= Records for this task =
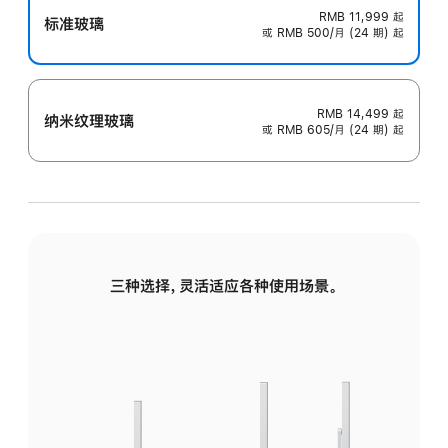
RMB 11,999
起
标准玻璃
或 RMB 500/月 (24 期) 起
RMB 14,499
起
纳米纹理玻璃
或 RMB 605/月 (24 期) 起
三种选择，灵活适应各种使用场景。
标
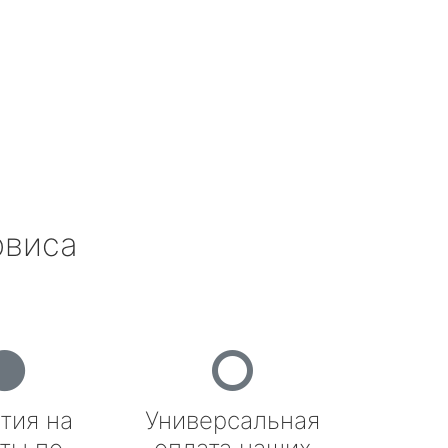
рвиса
тия на
Универсальная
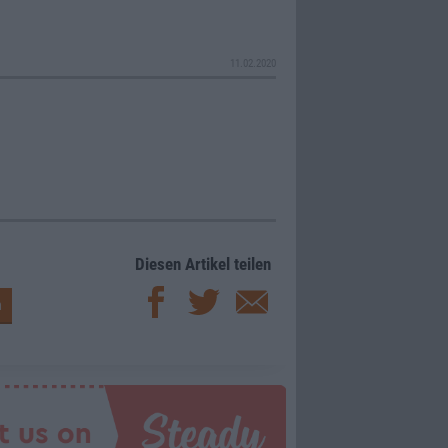
11.02.2020
Diesen Artikel teilen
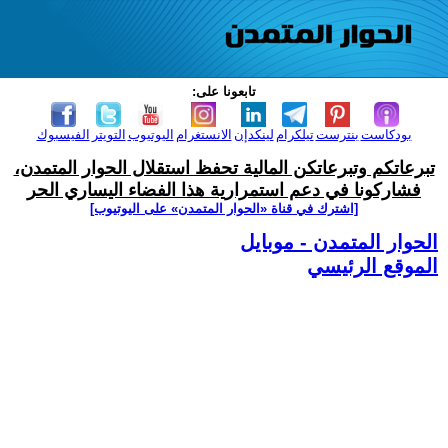
تابعونا على:
بودكاست
بنترست
تيلكرام
لينكدإن
الانستغرام
اليوتيوب
التويتر
الفيسبوك
تبرعاتكم وتبرعاتكن المالية تحفظ استقلال الحوار المتمدن،
فشاركونا في دعم استمرارية هذا الفضاء اليساري الحر
[اشترك في قناة ‫«الحوار المتمدن» على اليوتيوب]
الحوار المتمدن - موبايل
الموقع الرئيسي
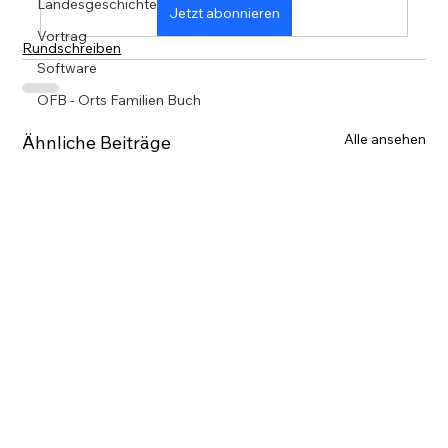
Landesgeschichte
Jetzt abonnieren
Vortrag
Rundschreiben
Software
OFB - Orts Familien Buch
Alle ansehen
Ähnliche Beiträge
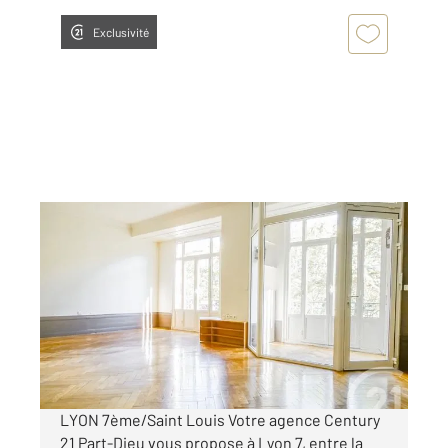
Exclusivité
LYON 69007
2
135 m
, 5 pièces
Ref : 133562
Appartement F5 à vendre
619 000 €
Visiter le site dédié
LYON 7ème/Saint Louis Votre agence Century
21 Part-Dieu vous propose à Lyon 7, entre la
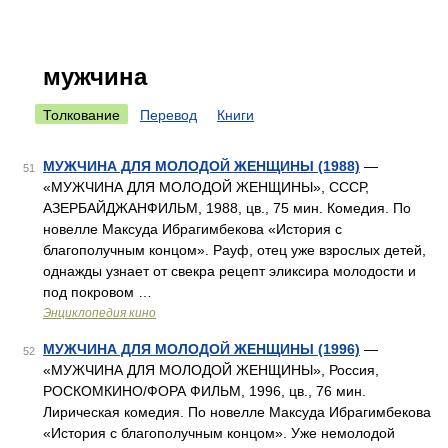
мужчина
Толкование
Перевод
Книги
МУЖЧИНА ДЛЯ МОЛОДОЙ ЖЕНЩИНЫ (1988)
—
51
«МУЖЧИНА ДЛЯ МОЛОДОЙ ЖЕНЩИНЫ», СССР,
АЗЕРБАЙДЖАНФИЛЬМ, 1988, цв., 75 мин. Комедия. По
новелле Максуда Ибрагимбекова «История с
благополучным концом». Рауф, отец уже взрослых детей,
однажды узнает от свекра рецепт эликсира молодости и
под покровом …
Энциклопедия кино
МУЖЧИНА ДЛЯ МОЛОДОЙ ЖЕНЩИНЫ (1996)
—
52
«МУЖЧИНА ДЛЯ МОЛОДОЙ ЖЕНЩИНЫ», Россия,
РОСКОМКИНО/ФОРА ФИЛЬМ, 1996, цв., 76 мин.
Лирическая комедия. По новелле Максуда Ибрагимбекова
«История с благополучным концом». Уже немолодой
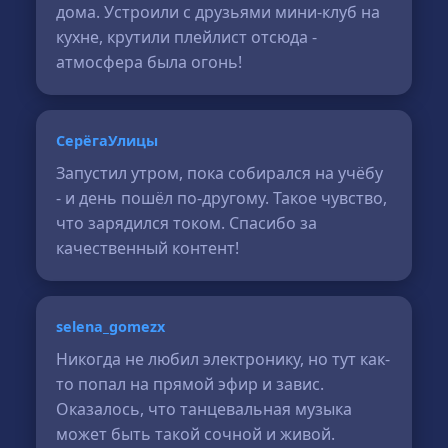
дома. Устроили с друзьями мини-клуб на
кухне, крутили плейлист отсюда -
атмосфера была огонь!
СерёгаУлицы
Запустил утром, пока собирался на учёбу
- и день пошёл по-другому. Такое чувство,
что зарядился током. Спасибо за
качественный контент!
selena_gomezx
Никогда не любил электронику, но тут как-
то попал на прямой эфир и завис.
Оказалось, что танцевальная музыка
может быть такой сочной и живой.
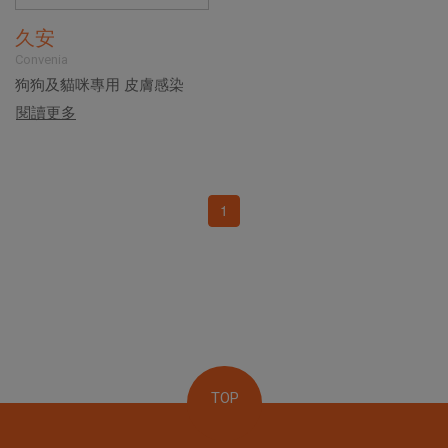
久安
Convenia
狗狗及貓咪專用 皮膚感染
閱讀更多
1
TOP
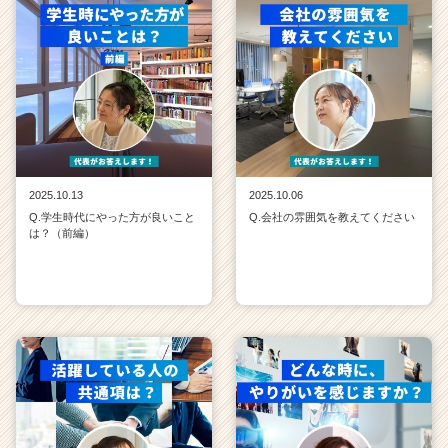
2025.10.13
2025.10.06
Q.学生時代にやった方が良いこと
Q.会社の雰囲気を教えてください
は？（前編）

= What you will do =
Output the data exactly as it is, with the pictures dropped.

= Task result =
RMB 11,999
起
标准玻璃
或 RMB 500/月 (24 期) 起
RMB 14,499
起
纳米纹理玻璃
或 RMB 605/月 (24 期) 起
三种选择，灵活适应各种使用场景。
标
рвиса
тия на
Универсальная
11.02.2020
Diesen Artikel teilen
تابعونا على:
بودكاست
بنترست
تيلكرام
لينكدإن
الانستغرام
اليوتيوب
التويتر
الفيسبوك
تبرعاتكم وتبرعاتكن المالية تحفظ استقلال الحوار المتمدن،
فشاركونا في دعم استمرارية هذا الفضاء اليساري الحر
[اشترك في قناة ‫«الحوار المتمدن» على اليوتيوب]
الحوار المتمدن - موبايل
الموقع الرئيسي
Landesgeschichte
Jetzt abonnieren
Vortrag
Rundschreiben
Software
OFB - Orts Familien Buch
Alle ansehen
Ähnliche Beiträge
Exclusivité
LYON 69007
2
135 m
, 5 pièces
Ref : 133562
Appartement F5 à vendre
619 000 €
Visiter le site dédié
LYON 7ème/Saint Louis Votre agence Century
21 Part-Dieu vous propose à Lyon 7, entre la
мужчина
Толкование
Перевод
Книги
МУЖЧИНА ДЛЯ МОЛОДОЙ ЖЕНЩИНЫ (1988)
—
51
«МУЖЧИНА ДЛЯ МОЛОДОЙ ЖЕНЩИНЫ», СССР,
АЗЕРБАЙДЖАНФИЛЬМ, 1988, цв., 75 мин. Комедия. По
новелле Максуда Ибрагимбекова «История с
благополучным концом». Рауф, отец уже взрослых детей,
однажды узнает от свекра рецепт эликсира молодости и
под покровом …
Энциклопедия кино
МУЖЧИНА ДЛЯ МОЛОДОЙ ЖЕНЩИНЫ (1996)
—
52
«МУЖЧИНА ДЛЯ МОЛОДОЙ ЖЕНЩИНЫ», Россия,
РОСКОМКИНО/ФОРА ФИЛЬМ, 1996, цв., 76 мин.
Лирическая комедия. По новелле Максуда Ибрагимбекова
«История с благополучным концом». Уже немолодой
дома. Устроили с друзьями мини-клуб на
кухне, крутили плейлист отсюда -
атмосфера была огонь!
СерёгаУлицы
Запустил утром, пока собирался на учёбу
- и день пошёл по-другому. Такое чувство,
что зарядился током. Спасибо за
качественный контент!
selena_gomezx
Никогда не любил электронику, но тут как-
то попал на прямой эфир и завис.
Оказалось, что танцевальная музыка
может быть такой сочной и живой.
久安
Convenia
狗狗及貓咪專用 皮膚感染
閱讀更多
1
TOP
2025.10.13
2025.10.06
Q.学生時代にやった方が良いこと
Q.会社の雰囲気を教えてください
は？（前編）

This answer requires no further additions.